# Is Anyrail ever discoiunted or have special sale pricing?



## ogaugeguy (Feb 3, 2012)

Title says it all. Does the Windows 10 version of this program ever have either "special holiday sales" prices or discount price codes available for new purchasers?


----------



## gunrunnerjohn (Nov 10, 2010)

Not that I know of, at least I've never seen it.


----------



## SantaFeJim (Sep 8, 2015)

When you have a good product and sell it at a fair price you have absolutely NO reason to discount it or have a sale. It is not like you can sell add-on modules or accessories that will increase your bottom line.

My advice, if you want this product, do yourself a favor and buy it NOW. 

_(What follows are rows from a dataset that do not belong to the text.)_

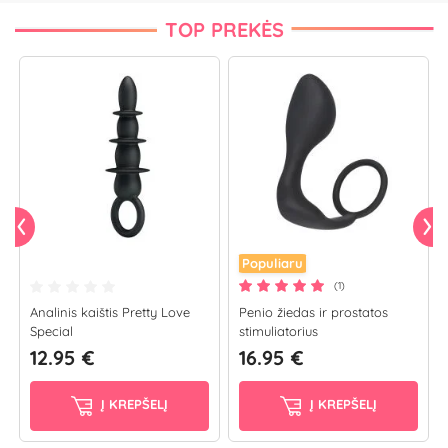
TOP PREKĖS
Populiaru
(1)
Analinis kaištis Pretty Love
Penio žiedas ir prostatos
Special
stimuliatorius
12.95 €
16.95 €
Į KREPŠELĮ
Į KREPŠELĮ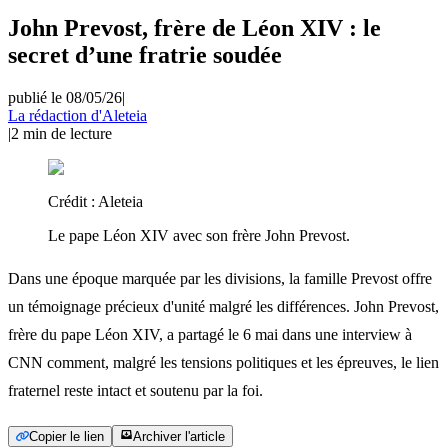
John Prevost, frère de Léon XIV : le
secret d’une fratrie soudée
publié le 08/05/26
|
La rédaction d'Aleteia
|
2
min de lecture
Crédit :
Aleteia
Le pape Léon XIV avec son frère John Prevost.
Dans une époque marquée par les divisions, la famille Prevost offre
un témoignage précieux d'unité malgré les différences. John Prevost,
frère du pape Léon XIV, a partagé le 6 mai dans une interview à
CNN comment, malgré les tensions politiques et les épreuves, le lien
fraternel reste intact et soutenu par la foi.
Copier le lien
Archiver l'article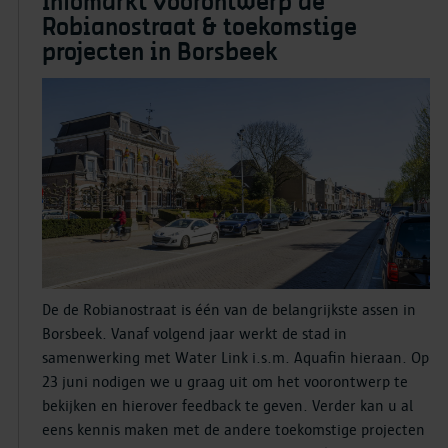
Infomarkt voorontwerp de
Robianostraat & toekomstige
projecten in Borsbeek
De de Robianostraat is één van de belangrijkste assen in
Borsbeek. Vanaf volgend jaar werkt de stad in
samenwerking met Water Link i.s.m. Aquafin hieraan. Op
23 juni nodigen we u graag uit om het voorontwerp te
bekijken en hierover feedback te geven. Verder kan u al
eens kennis maken met de andere toekomstige projecten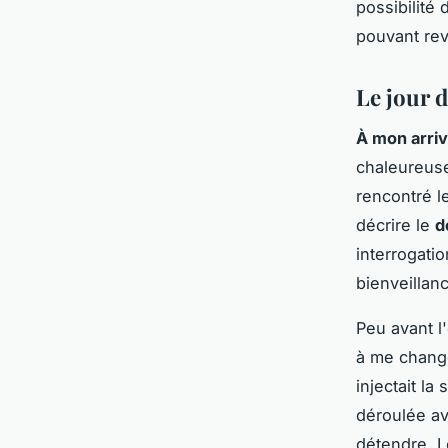
possibilité
pouvant rev
Le jour d
À mon arrivé
chaleureuse
rencontré l
décrire le
d
interrogati
bienveillan
Peu avant l
à me change
injectait la
déroulée av
détendre. L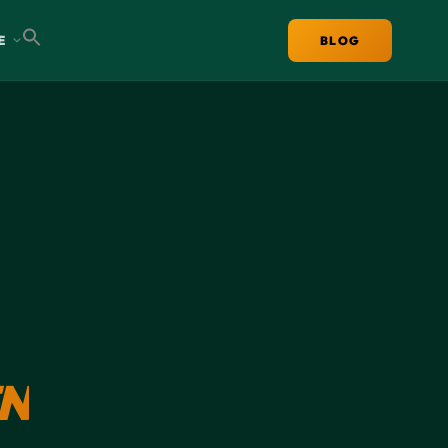
E
BLOG
N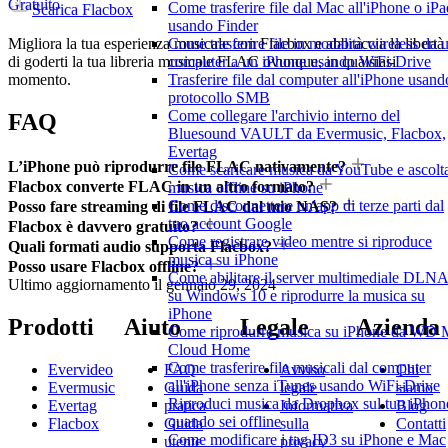
Gratuito
Come trasferire file dal Mac all'iPhone o iPa
Scarica Flacbox
usando Finder
Come trasferire file in modalità wireless da 
Migliora la tua esperienza musicale con Flacbox e abbraccia la libertà
computer a un iPhone usando WiFi-Drive
di goderti la tua libreria musicale FLAC ovunque, in qualsiasi
Trasferire file dal computer all'iPhone usando
momento.
protocollo SMB
Come collegare l'archivio interno del
FAQ
Bluesound VAULT da Evermusic, Flacbox,
Evertag
L’iPhone può riprodurre file FLAC nativamente?
Come scaricare musica da YouTube e ascolt
Flacbox converte FLAC in un altro formato?
musica offline su iPhone
Come disconnettere un'app di terze parti dal
Posso fare streaming di file FLAC dal mio NAS?
tuo account Google
Flacbox è davvero gratuito?
Come registrare video mentre si riproduce
Quali formati audio supporta Flacbox?
musica su iPhone
Posso usare Flacbox offline?
Come abilitare il server multimediale DLN
Ultimo aggiornamento il
gennaio 29, 2024
su Windows 10 e riprodurre la musica su
iPhone
Prodotti
Aiuto
Legale
Azienda
Come riprodurre musica su iPhone da WD
Cloud Home
Come trasferire file musicali dal computer
Evervideo
FAQ
Avviso
Chi
all'iPhone senza iTunes usando WiFi-Drive
Evermusic
Guida
legale
siamo
Riproduci musica da Dropbox sul tuo iPhon
Evertag
pratica
Informativa
Blog
quando sei offline
Flacbox
Guida
sulla
Contatti
Come modificare i tag ID3 su iPhone e Mac
utente
privacy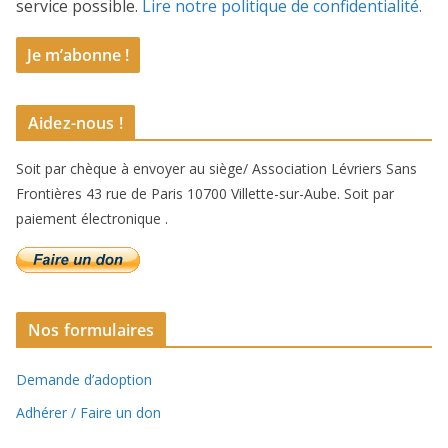
service possible.
Lire notre politique de confidentialité.
Aidez-nous !
Soit par chèque à envoyer au siège/ Association Lévriers Sans
Frontières 43 rue de Paris 10700 Villette-sur-Aube. Soit par
paiement électronique .
Nos formulaires
Demande d’adoption
Adhérer / Faire un don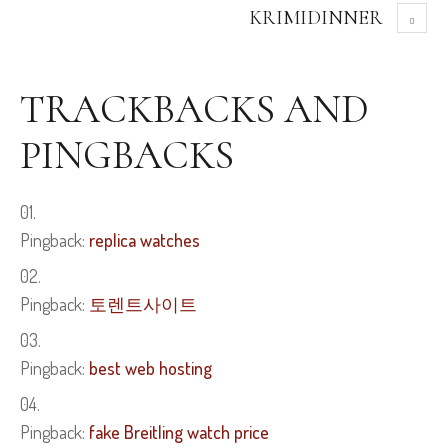
KRIMIDINNER
TRACKBACKS AND
PINGBACKS
Pingback:
replica watches
Pingback:
토렌트사이트
Pingback:
best web hosting
Pingback:
fake Breitling watch price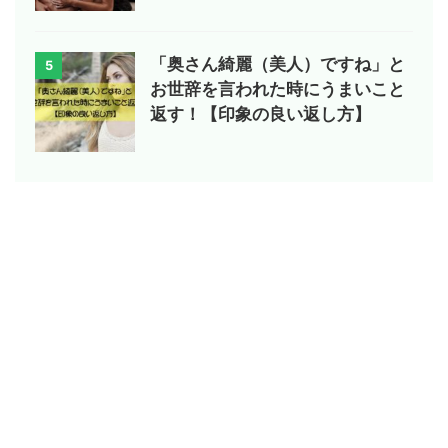
「奥さん綺麗（美人）ですね」と
5
お世辞を言われた時にうまいこと
返す！【印象の良い返し方】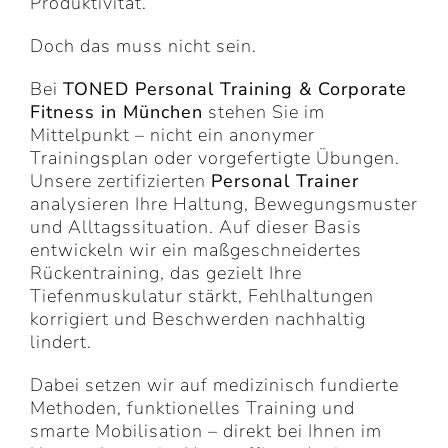
Produktivität.
Doch das muss nicht sein.
Bei
TONED Personal Training & Corporate
Fitness in München
stehen Sie im
Mittelpunkt – nicht ein anonymer
Trainingsplan oder vorgefertigte Übungen.
Unsere zertifizierten
Personal Trainer
analysieren Ihre Haltung, Bewegungsmuster
und Alltagssituation. Auf dieser Basis
entwickeln wir ein maßgeschneidertes
Rückentraining, das gezielt Ihre
Tiefenmuskulatur stärkt, Fehlhaltungen
korrigiert und Beschwerden nachhaltig
lindert.
Dabei setzen wir auf medizinisch fundierte
Methoden, funktionelles Training und
smarte Mobilisation – direkt bei Ihnen im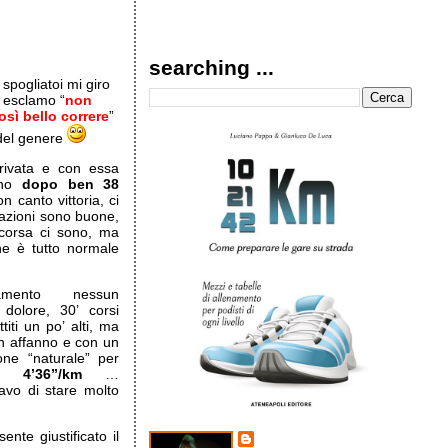
searching ...
spogliatoi mi giro
 esclamo “
non
osì bello correre
”
del genere
rivata e con essa
rno
dopo ben 38
 canto vittoria, ci
sazioni sono buone,
t corsa ci sono, ma
che è tutto normale
namento nessun
dolore, 30’ corsi
iti un po’ alti, ma
n affanno e con un
ione “naturale” per
 4’36”/km
…
avo di stare molto
nte giustificato il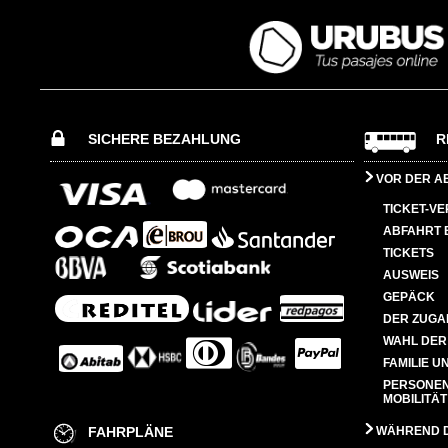
SICHERE BEZAHLUNG
R
VOR DER A
TICKET-V
ABFAHRT 
TICKETS
AUSWEIS
GEPÄCK
DER ZUGA
WAHL DER
FAMILIE U
PERSONEN
MOBILITÄT
FAHRPLÄNE
WÄHREND D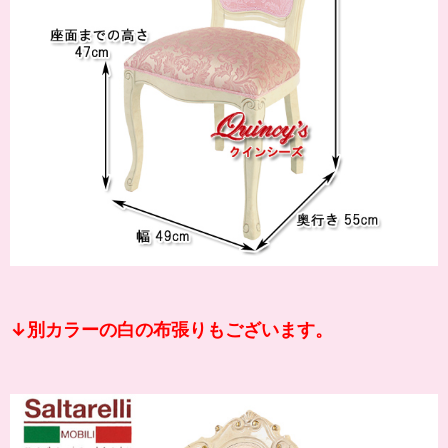
↓別カラーの白の布張りもございます。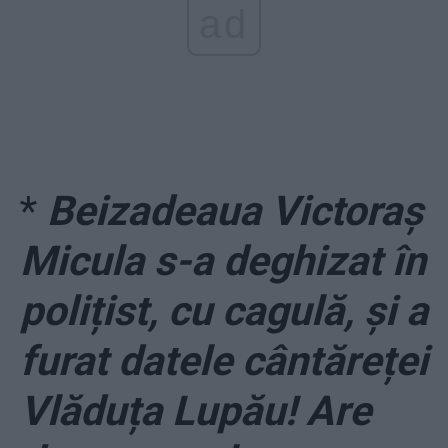
ad
*
Beizadeaua Victoraș
Micula s-a deghizat în
polițist, cu cagulă, și a
furat datele cântăreței
Vlăduța Lupău! Are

It you need to design your layout, software is the only way to go. Biggest reason is your modifications are easy to incorporate. And there will be MANY modifications. Just ask anybody that has ever or is currently planning a layout.


----------



## jackpresley (Dec 19, 2017)

You can try it before you buy it. Some of the best money I've spent on this hobby was Anyrail.


----------



## CTValleyRR (Jul 26, 2014)

Not for new users, no. If you have a previous version that becomes obsolete, then you get a discount on an upgrade license.

As the others have said, this is a quality product at a fair price. Worth every penny.


----------